The dataset and data analysis scripts are available on FigShare58,59. Data analysis was performed in R60. First, an item analysis to detect items that negatively impacted the scales’ reliability was conducted. Items with an item-total correlation lower than 0.20 were removed. Based on the remaining items, the Cronbach’s alpha, its 95% confidence interval (CI) and the mean inter-item correlation were calculated61. If a scale had a Cronbach’s alpha lower than 0.75, the scale was excluded from further analyses61.

To test whether a first HMD-VR exposure affected HMD-VR attitudes, we used an ANCOVA to model the post-pre attitude difference as a function of the main effect of the between-subject factor (HMD-VR versus control group), the main effect of the covariate self-reported user experience and the interaction between both variables using the lm function in R62. Type III sum of squares were estimated. Thus, we tested whether there was substantial evidence for an effect of group on top of the self-reported user experience and vice versa with inclusion of the interaction term and we tested whether there was substantial evidence for an effect of the interaction term in addition to the two main effects. The evidence for an effect was evaluated based on the BF, which was computed with the Bayes Factors package63 according to the same model comparisons used for computing the F-statistics. A BF10 larger than 3 was considered substantial evidence in favor of the alternative hypothesis. The assumption of heteroscedasticity was checked with Levene’s test and we visually inspected the association between the fitted values and residuals of the ANCOVA model (Supplementary Fig. S1).

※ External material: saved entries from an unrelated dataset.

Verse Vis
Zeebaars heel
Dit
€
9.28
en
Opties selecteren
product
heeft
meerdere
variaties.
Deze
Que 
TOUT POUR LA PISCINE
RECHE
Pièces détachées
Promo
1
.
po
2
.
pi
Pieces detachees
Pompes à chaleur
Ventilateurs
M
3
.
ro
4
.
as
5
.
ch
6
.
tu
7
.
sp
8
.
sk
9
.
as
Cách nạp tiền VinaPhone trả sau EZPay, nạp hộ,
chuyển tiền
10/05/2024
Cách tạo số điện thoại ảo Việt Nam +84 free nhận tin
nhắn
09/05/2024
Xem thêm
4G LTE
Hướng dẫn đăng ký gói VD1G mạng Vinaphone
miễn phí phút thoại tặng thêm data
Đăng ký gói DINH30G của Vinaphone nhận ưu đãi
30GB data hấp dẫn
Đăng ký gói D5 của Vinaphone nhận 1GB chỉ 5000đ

To assess whether initial attitudes were associated with age and whether this association was mediated through years of formal education, computer proficiency and MoCA, we conducted a path analysis. For predictors that had strong collinearity with each other (>0.80), we chose to include only one predictor. Standardized regression coefficients, accompanying 95% CIs and BFs based on the method described in Wetzel and Wagenmakers64 were estimated. Path analysis was performed with the Lavaan package65. Power analysis in G*Power 3.1066 revealed that 60 participants were needed to detect correlations of 0.40 evaluated at a threshold of 0.01 to obtain 80% power.

To compare cybersickness between the HMD-VR and control group, we tested the dependency of the occurrence of mild, moderate, severe and no physical complaints on the between-subject condition (HMD-VR versus control group) across all SSQ items using Bayesian contingency table tests67. The 95% credible interval of the difference in the probability of reporting a complaint between the HMD-VR and the control group was estimated using Markov Chain Monte Carlo sampling. Additionally, the proportion of participants who reported severe, moderate, mild or no discomfort for each SSQ item separately was calculated. In addition, we calculated the Frequentist Chi-square and Bayesian contingency table test for each item of the SSQ separately (Supplementary materials 2).

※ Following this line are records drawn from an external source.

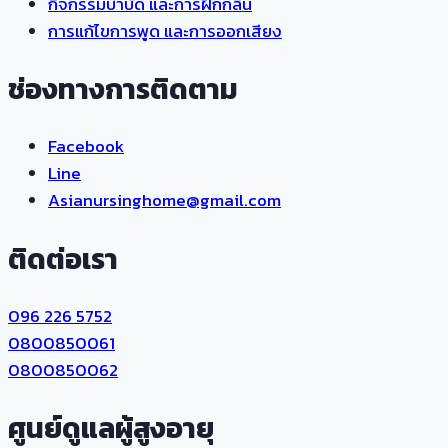
กิจกรรมบำบัด และการฝึกกลืน
การแก้ไขการพูด และการออกเสียง
ช่องทางการติดตาม
Facebook
Line
Asianursinghome@gmail.com
ติดต่อเรา
096 226 5752
0800850061
0800850062
ศูนย์ดูแลผู้สูงอายุ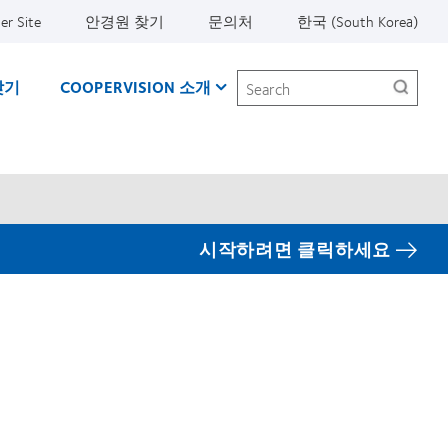
er Site
안경원 찾기
문의처
한국 (South Korea)
Search
찾기
COOPERVISION 소개
시작하려면 클릭하세요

The number of verbal and manual interventions during the HMD-VR exposure were counted by one observer who was blind to the participant characteristics and test scores. These counts were based on audiotapes of the HMD-VR sessions.

All reported statistics are based on two-sided hypothesis tests and all BFs are based on uninformative prior distributions63. BFs larger than 3, which correspond to a 75% confidence level in the decision68, are interpreted as substantial evidence in favor of either the null or alternative hypothesis44 and BFs in between 2 (67% confidence level) and 3 are interpreted as anecdotal evidence69.